Isso quer dizer que a interdição não implica em renúncia de direitos, mas sim na garantia de que esses direitos sejam exercidos com segurança e responsabilidade.

7. Como funciona o processo de interdição?

Tudo se inicia com um requerimento judicial, geralmente feito por um familiar. O juiz ouve o indivíduo interditado (se possível), solicita perícia médica, colhe depoimentos de testemunhas e analisa as provas apresentadas. O magistrado avalia tanto a necessidade da interdição quanto a adequação do curador. Trata-se de um processo criterioso, cujo intuito não é privar alguém de sua autonomia por mera conveniência, mas sim proteger quando essa autonomia já não pode ser mantida.
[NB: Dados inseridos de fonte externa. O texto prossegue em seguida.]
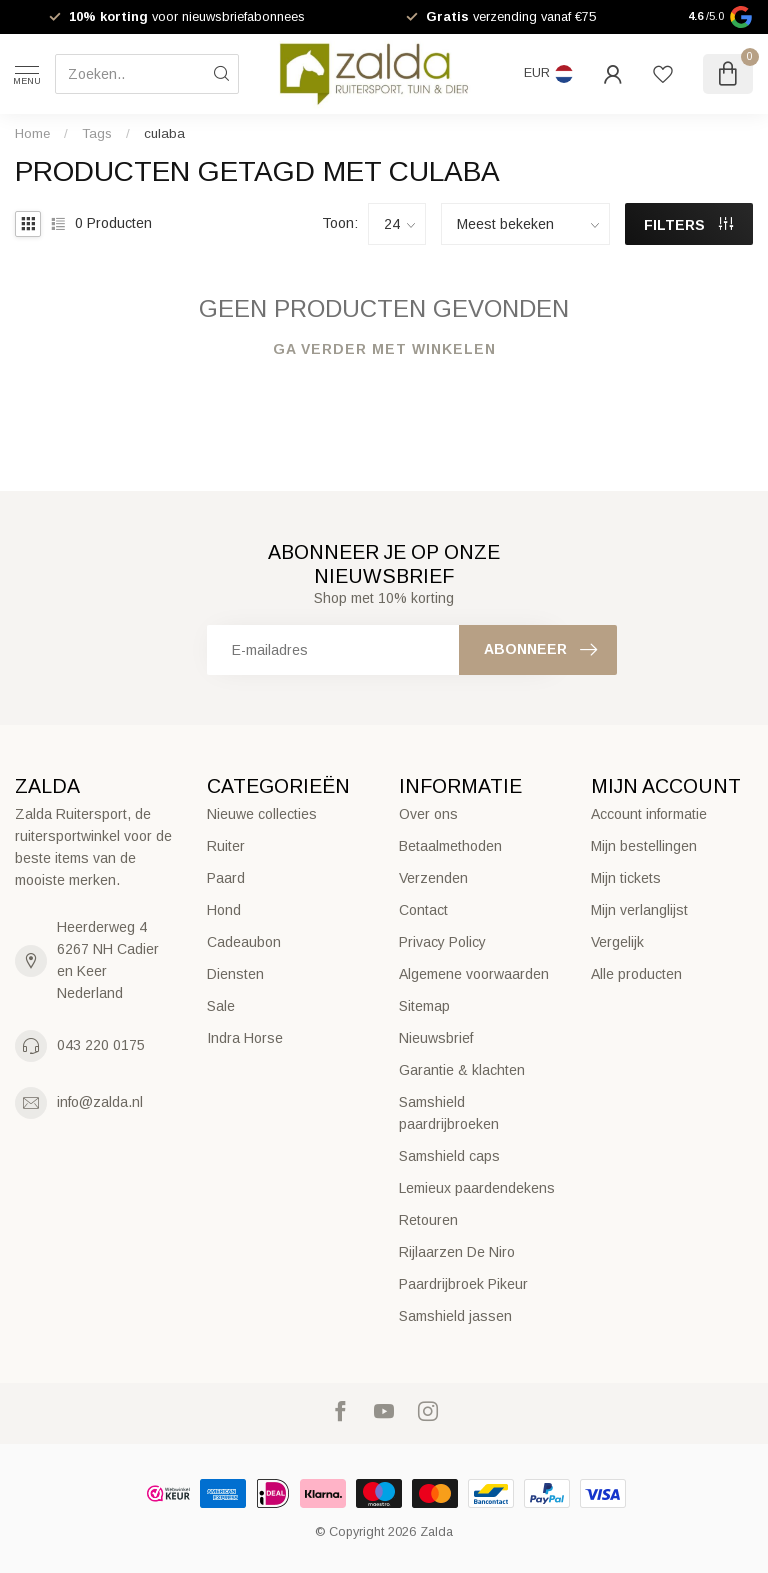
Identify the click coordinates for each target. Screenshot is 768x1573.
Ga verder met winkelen (384, 349)
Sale (221, 1006)
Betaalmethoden (450, 846)
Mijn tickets (626, 878)
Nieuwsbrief (436, 1038)
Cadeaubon (244, 942)
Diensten (235, 974)
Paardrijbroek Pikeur (463, 1284)
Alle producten (636, 974)
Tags (97, 133)
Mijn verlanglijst (639, 910)
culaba (164, 133)
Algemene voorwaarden (474, 974)
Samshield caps (449, 1156)
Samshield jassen (455, 1316)
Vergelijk (617, 942)
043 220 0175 (101, 1045)
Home (32, 133)
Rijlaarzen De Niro (457, 1252)
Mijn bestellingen (644, 846)
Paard (226, 878)
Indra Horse (245, 1038)
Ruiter (226, 846)
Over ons (428, 814)
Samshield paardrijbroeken (449, 1113)
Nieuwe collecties (262, 814)
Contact (423, 910)
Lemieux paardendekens (477, 1188)
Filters (688, 225)
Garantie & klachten (462, 1070)
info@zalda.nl (100, 1102)
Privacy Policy (442, 942)
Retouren (428, 1220)
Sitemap (424, 1006)
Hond (224, 910)
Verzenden (433, 878)
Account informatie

8. Conclusão: quem ama cuida e assume responsabilidades

A interdição não representa um fim, mas sim um novo começo com segurança. É dar voz àqueles que não conseguem mais se expressar. É garantir dignidade, mesmo diante da fragilidade. Se há alguém em sua família que necessita de apoio, não espere pela situação se agravar. Busque orientação, consulte um advogado especializado e descubra qual é o melhor caminho a seguir. Deixar de fazer o que precisa ser feito, ou seja, a omissão, nessas circunstâncias, pode custar caro, tanto do ponto de vista emocional quanto legal.

Tiago Faggioni Bachur é advogado, especialista e professor de direito previdenciário e autor de obras jurídicas.